The State of Background Jobs in 2019

In 2018, my work at Shopify was hugely focused around the Job Patterns team. The team owns all kinds of asynchronous units of work, things like background jobs and database migrations. The tech we've built helped to power 10% of e-commerce last Black Friday. The job-iteration gem is one example of what we've released.

After a year of consulting so many developers about how to design background jobs that scale, while being on-call for all infrastructure related to jobs processing, it seems clear to me that currently common architecture of Redis + set of queues + application-level library like Sidekiq or Resque to process serialized payloads is not going to scale well, especially for multi-tenant monoliths like Shopify with hundreds of developers working in the same codebase.

There are at least two sides of the jobs framework that I see: developer-facing API and infrastructure side, which executes the work behind the curtain and can sometimes get delayed or go down. I'm going to cover both in this post and mention why I think that both of them are having gaps at scale.

Developer API

This part is what developer experiences when they create a new class and type class WebhookJob < ActiveJob::Base or something similar.
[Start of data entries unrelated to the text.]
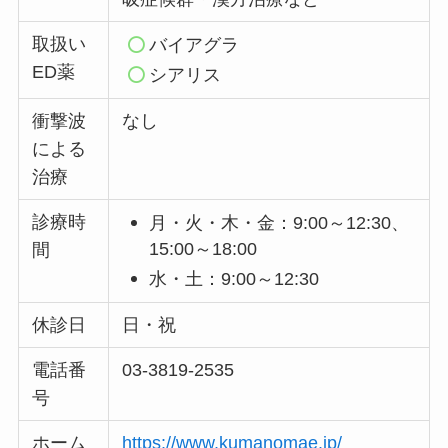
取扱い
バイアグラ
ED薬
シアリス
衝撃波
なし
による
治療
診療時
月・火・木・金：9:00～12:30、
15:00～18:00
間
水・土：9:00～12:30
休診日
日・祝
電話番
03-3819-2535
号
ホーム
https://www.kumanomae.jp/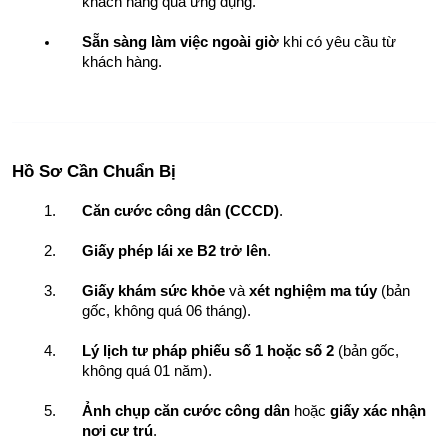
khách hàng qua ứng dụng.
Sẵn sàng làm việc ngoài giờ
 khi có yêu cầu từ 
khách hàng.
Hồ Sơ Cần Chuẩn Bị
Căn cước công dân (CCCD)
.
Giấy phép lái xe B2 trở lên
.
Giấy khám sức khỏe
 và 
xét nghiệm ma túy
 (bản 
gốc, không quá 06 tháng).
Lý lịch tư pháp phiếu số 1 hoặc số 2
 (bản gốc, 
không quá 01 năm).
Ảnh chụp căn cước công dân
 hoặc 
giấy xác nhận 
nơi cư trú
.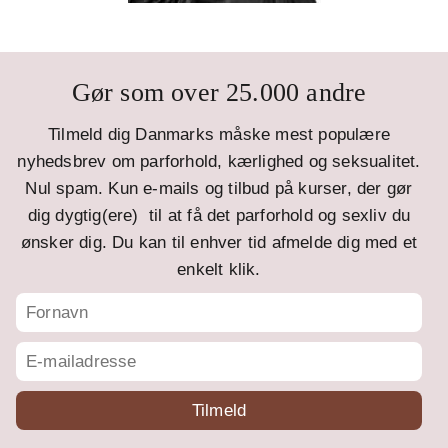
Gør som over 25.000 andre
Tilmeld dig Danmarks måske mest populære
nyhedsbrev om parforhold, kærlighed og seksualitet.
Nul spam. Kun e-mails og tilbud på kurser, der gør
dig dygtig(ere) til at få det parforhold og sexliv du
ønsker dig. Du kan til enhver tid afmelde dig med et
enkelt klik.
Developers care about shipping features, and there are 2 units of work where they can put the logic: web requests (synchronous) and jobs (asynchronous). The rule of thumb is to do less work in web requests to make the experience fast and do everything else in the background. Processing payments, sending emails and importing data are good examples.

For web requests, there's usually a request timeout to avoid browser waiting forever, but there's nothing like that for jobs. At the same time, it's too easy for a developer to introduce a job that takes a long time to run ("long-running job") and make it unsafe to shutdown the app because the infrastructure would always have to wait for the job to finish. That's what Job Iteration API solves by making all jobs interruptible and resumable by design.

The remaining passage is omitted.